I am happy with having to partly rewrite some code to make it more palatable to numba. Compiling to “slow mode” creates a bad user experience in my opinion: sure, compilation doesn’t give any errors, but the code isn’t any faster (or is even slower!). On the other hand, an “unforgiving” compilation mode is a bit more challenging to get write, but the benefits are much higher. Since I started spreading the word about numba for real I have recommended everyone to set nopython=True no matter what (or use numba.njit directly of course). I got the impression at some point that object mode would be deprecated?

I was happy even when I had to initialize arrays outside of JITted functions. Seemed a bit FORTRANesque, and forced me to rewrite more code? Sure, but it was not that hard, and the benefit was immediate. In that sense, when numba supported initializing memory inside JITted functions, I saw it as a win, but at the same time, I’m sure it has increased the complexity of the code and made maintenance more difficult.

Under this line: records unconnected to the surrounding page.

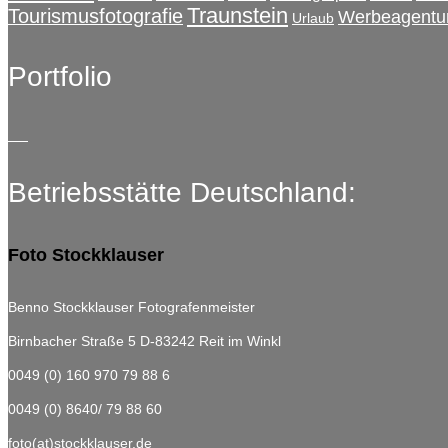
Traunstein
Tourismusfotografie
Werbeagentu
Urlaub
Portfolio
Betriebsstätte Deutschland:
Foto Stockklauser
Benno Stockklauser Fotografenmeister
Birnbacher Straße 5
D-83242 Reit im Winkl
0049 (0) 160 970 79 88 6
0049 (0) 8640/ 79 88 60
foto(at)stockklauser.de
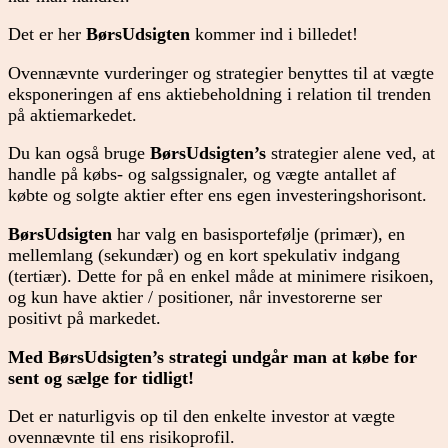
Det er her
BørsUdsigten
kommer ind i billedet!
Ovennævnte vurderinger og strategier benyttes til at vægte
eksponeringen af ens aktiebeholdning i relation til trenden
på aktiemarkedet.
Du kan også bruge
BørsUdsigten’s
strategier alene ved, at
handle på købs- og salgssignaler, og vægte antallet af
købte og solgte aktier efter ens egen investeringshorisont.
BørsUdsigten
har valg en basisportefølje (primær), en
mellemlang (sekundær) og en kort spekulativ indgang
(tertiær). Dette for på en enkel måde at minimere risikoen,
og kun have aktier / positioner, når investorerne ser
positivt på markedet.
Med BørsUdsigten’s strategi undgår man at købe for
sent og sælge for tidligt!
Det er naturligvis op til den enkelte investor at vægte
ovennævnte til ens risikoprofil.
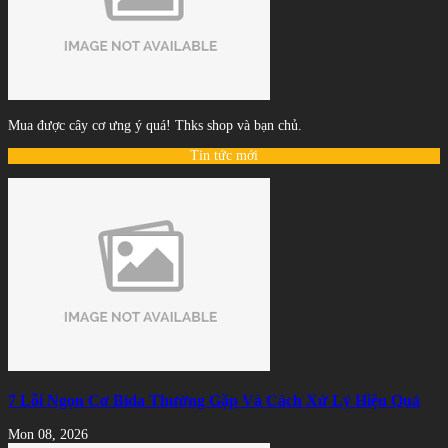
Mua được cây cơ ưng ý quá! Thks shop và bạn chủ.
Tin tức mới
7 Lỗi Ngọn Cơ Bida Thường Gặp Và Cách Xử Lý Hiệu Quả
Mon 08, 2026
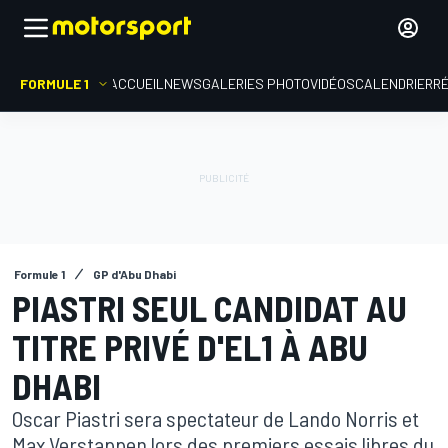
FORMULE 1
ACCUEIL
NEWS
GALERIES PHOTO
VIDÉOS
CALENDRIER
R
Formule 1
GP d'Abu Dhabi
PIASTRI SEUL CANDIDAT AU
TITRE PRIVÉ D'EL1 À ABU
DHABI
Oscar Piastri sera spectateur de Lando Norris et
Max Verstappen lors des premiers essais libres du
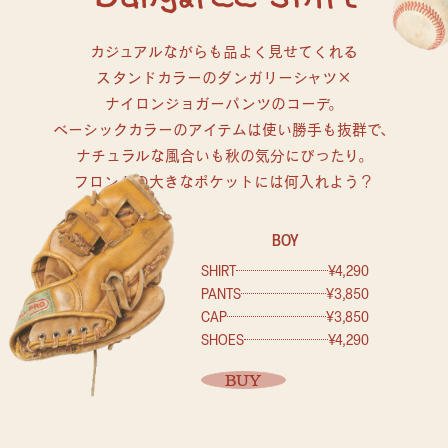
カジュアルながらも品よく見せてくれる
スタンドカラーのダンガリーシャツ×
ナイロンジョガーパンツのコーデ。
ベーシックカラーのアイテムは使い勝手も抜群で、
ナチュラルな風合いも秋の気分にぴったり。
フロントの大きなポケットには何入れよう？
BOY
SHIRT
¥4,290
PANTS
¥3,850
CAP
¥3,850
SHOES
¥4,290
BUY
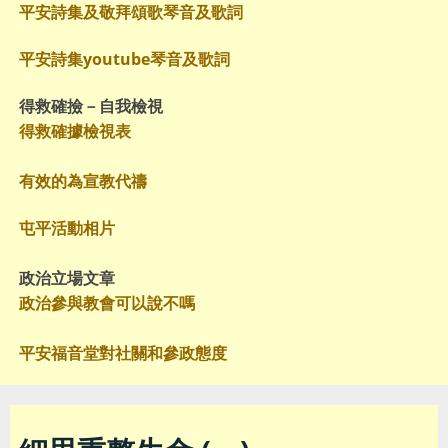
平安詩集及敬拜頌歌琴音及歌詞
平安詩集youtube琴音及歌詞
得救確撿－自我檢視
得救確據檢視表
有效的為宣教代禱
屯平活動相片
政治立場文章
政治參與教會可以說不嗎
平安福音堂對社關和參政態度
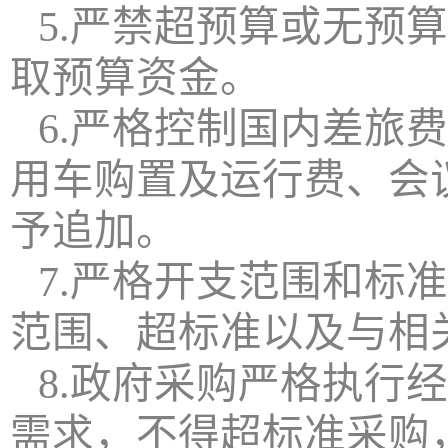
5.严禁超预算或无预
取预算资金。
6.严格控制国内差旅
用车购置及运行费、会
予追加。
7.严格开支范围和标
范围、超标准以及与相
8.政府采购严格执行
需求，不得超标准采购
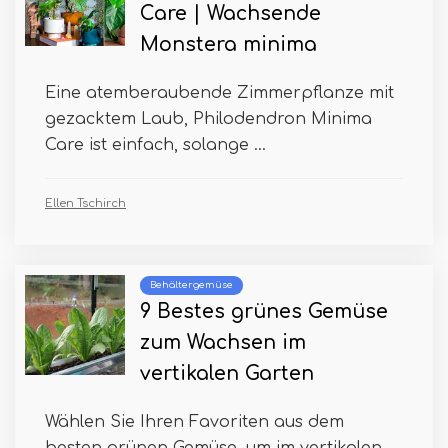
Care | Wachsende
Monstera minima
Eine atemberaubende Zimmerpflanze mit
gezacktem Laub, Philodendron Minima
Care ist einfach, solange ...
Ellen Tschirch
Behältergemüse
9 Bestes grünes Gemüse
zum Wachsen im
vertikalen Garten
Wählen Sie Ihren Favoriten aus dem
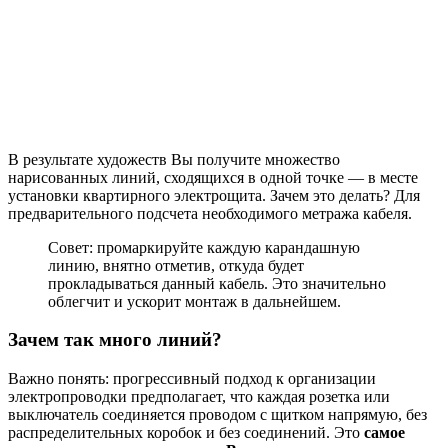
В результате художеств Вы получите множество
нарисованных линий, сходящихся в одной точке — в месте
установки квартирного электрощита. Зачем это делать? Для
предварительного подсчета необходимого метража кабеля.
Совет: промаркируйте каждую карандашную
линию, внятно отметив, откуда будет
прокладываться данный кабель. Это значительно
облегчит и ускорит монтаж в дальнейшем.
Зачем так много линий?
Важно понять: прогрессивный подход к организации
электропроводки предполагает, что каждая розетка или
выключатель соединяется проводом с щитком напрямую, без
распределительных коробок и без соединений. Это
самое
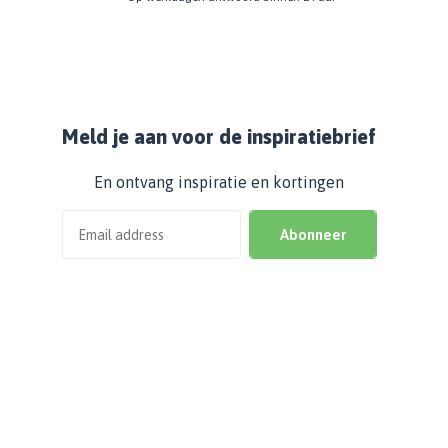
Meld je aan voor de inspiratiebrief
En ontvang inspiratie en kortingen
Abonneer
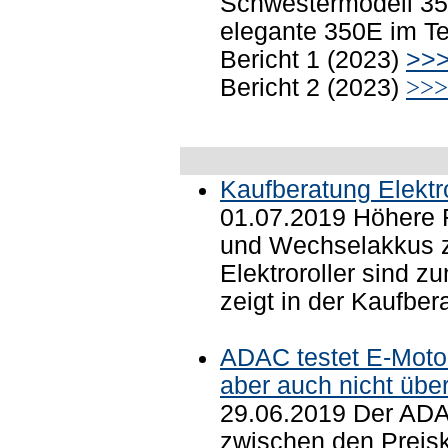
Schwestermodell 350
elegante 350E im Te
Bericht 1 (2023)
>>
Bericht 2 (2023)
>>>
Kaufberatung Elektro
01.07.2019 Höhere 
und Wechselakkus 
Elektroroller sind z
zeigt in der Kaufbe
ADAC testet E-Motor
aber auch nicht üb
29.06.2019 Der ADA
zwischen den Preisk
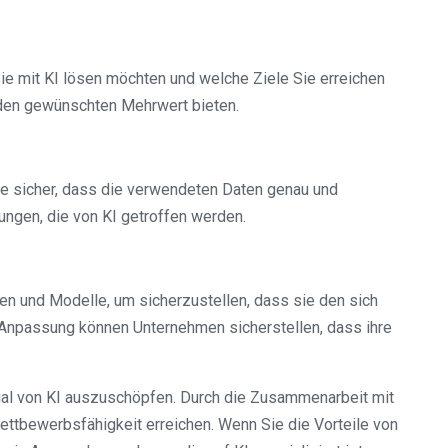
Sie mit KI lösen möchten und welche Ziele Sie erreichen
 den gewünschten Mehrwert bieten.
ie sicher, dass die verwendeten Daten genau und
ungen, die von KI getroffen werden.
en und Modelle, um sicherzustellen, dass sie den sich
Anpassung können Unternehmen sicherstellen, dass ihre
zial von KI auszuschöpfen. Durch die Zusammenarbeit mit
ttbewerbsfähigkeit erreichen. Wenn Sie die Vorteile von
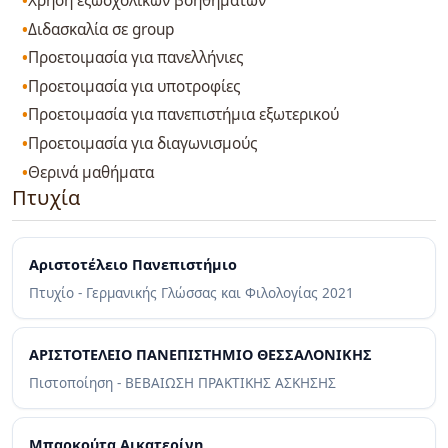
Χρήση εξωσχολικών βοηθημάτων
Διδασκαλία σε group
Προετοιμασία για πανελλήνιες
Προετοιμασία για υποτροφίες
Προετοιμασία για πανεπιστήμια εξωτερικού
Προετοιμασία για διαγωνισμούς
Θερινά μαθήματα
Πτυχία
Αριστοτέλειο Πανεπιστήμιο
Πτυχίο - Γερμανικής Γλώσσας και Φιλολογίας
2021
ΑΡΙΣΤΟΤΕΛΕΙΟ ΠΑΝΕΠΙΣΤΗΜΙΟ ΘΕΣΣΑΛΟΝΙΚΗΣ
Πιστοποίηση - ΒΕΒΑΙΩΣΗ ΠΡΑΚΤΙΚΗΣ ΑΣΚΗΣΗΣ
Μπαρκούτα Αικατερίνη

I get that there are several projects to “compile Python” or generally make it faster and it’s tough for users to pick one of them. But I think it’s the price to pay for having a dynamic language that, in addition, is evolving faster than ever. Setting reasonable boundaries and expectations around that would make numba more powerful, not less (by focusing development time on making it even more awesome for the use cases that are already supported, rather than trying to please everyone, everywhere).